En el ámbito literario, en 1868, escribió una de las primeras novelas potosinas El Filántropo, la cual se conserva en forma manuscrita, al igual que sus Memorias de un Espiritista y la Historia Contemporánea de San Luis Potosí.

En 1885 publicó por entregas Catecismo popular de la doctrina democrática y, en 1886, Ellos, un singular texto donde Gamarra aclara: “es un episodio de fondo cristiano y de forma realista que corresponde al volumen XII de mis Ensayos Literarios”. Este texto fue escrito en 1878 y publicado ocho años después por la Imprenta de Dávalos en San Luis Potosí.

Como suele suceder con los autores que mencionamos al principio, su obra no es muy conocida, existen escasas ediciones lo que ocasiona no sea difundida, a pesar de ser considerado como una figura representativa de la literatura potosina del siglo XIX,

además de su contribución al periodismo y la narrativa histórica, lo que lo lleva a ser uno de los autores relevantes en la cultura decimonónica.

Ellos, sería la novela más conocida, novela que aborda eventos históricos en un ámbito narrativo. La novela fue reeditada por el Colegio de San Luis en 1999 dentro de la serie Literatura Potosina 1850-1950, coordinada por Ignacio Betancourt.

En la presentación de Ellos, que hace el Colegio de San Luis nos indica la trama principal de la novela de Gamarra donde el autor recrear “una excepción horrorosa y rigurosamente histórica de que el amor de la madre hacia sus hijos, está siempre creciente”.

Relato alucinante en torno al incesto donde, como un mural, Gamarra intercala cuadros de costumbres, situaciones fantásticas y reflexiones culteranas acerca del mal y sus insospechadas manifestaciones.
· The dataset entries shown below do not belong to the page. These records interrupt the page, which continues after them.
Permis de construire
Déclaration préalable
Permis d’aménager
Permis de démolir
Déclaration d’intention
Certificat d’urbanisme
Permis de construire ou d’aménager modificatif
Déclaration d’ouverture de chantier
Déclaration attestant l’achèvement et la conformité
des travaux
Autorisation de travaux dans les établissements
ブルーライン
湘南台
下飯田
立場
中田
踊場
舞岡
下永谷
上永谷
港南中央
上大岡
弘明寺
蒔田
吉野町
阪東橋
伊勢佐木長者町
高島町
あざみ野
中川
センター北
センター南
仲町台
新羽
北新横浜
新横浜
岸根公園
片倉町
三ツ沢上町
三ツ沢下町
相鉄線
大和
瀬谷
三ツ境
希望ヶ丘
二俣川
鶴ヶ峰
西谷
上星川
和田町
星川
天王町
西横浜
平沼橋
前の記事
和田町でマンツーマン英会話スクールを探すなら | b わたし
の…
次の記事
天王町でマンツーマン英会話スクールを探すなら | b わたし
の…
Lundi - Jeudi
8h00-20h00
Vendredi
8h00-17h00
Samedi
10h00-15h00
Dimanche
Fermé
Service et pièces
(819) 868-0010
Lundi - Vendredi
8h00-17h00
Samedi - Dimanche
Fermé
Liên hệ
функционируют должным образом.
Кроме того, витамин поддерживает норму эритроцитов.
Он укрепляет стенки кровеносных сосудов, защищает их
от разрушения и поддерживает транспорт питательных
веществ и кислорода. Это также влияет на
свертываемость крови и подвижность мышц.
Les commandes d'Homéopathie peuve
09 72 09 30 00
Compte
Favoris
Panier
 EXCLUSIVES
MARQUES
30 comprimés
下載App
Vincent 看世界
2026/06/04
Con un recurso muy contemporáneo al ‘documentar’ la realidad, el escritor presenta una genealogía demoniaca y nos conduce ´por los vericuetos de un San Luis sorprendente y sórdido.

El abigarramiento de la narración estalla en un desenlace polifónico, cuya verosimilitud no resulta de su desarrollo anecdótico sino del extraño humor negro que caracteriza al autor.

Esta edición de El Colegio de San Luis nos permite conocer una de las obras de Ramón Francisco Gamarra, que posiblemente pueda aún conseguirse en esa institución o, al menos ser consultada en su biblioteca.

Ramón Francisco Gamarra, el político, periodista y escritor cuya obra merece ser rescatada, murió en San Luis Potosí el 18 de abril de 1886.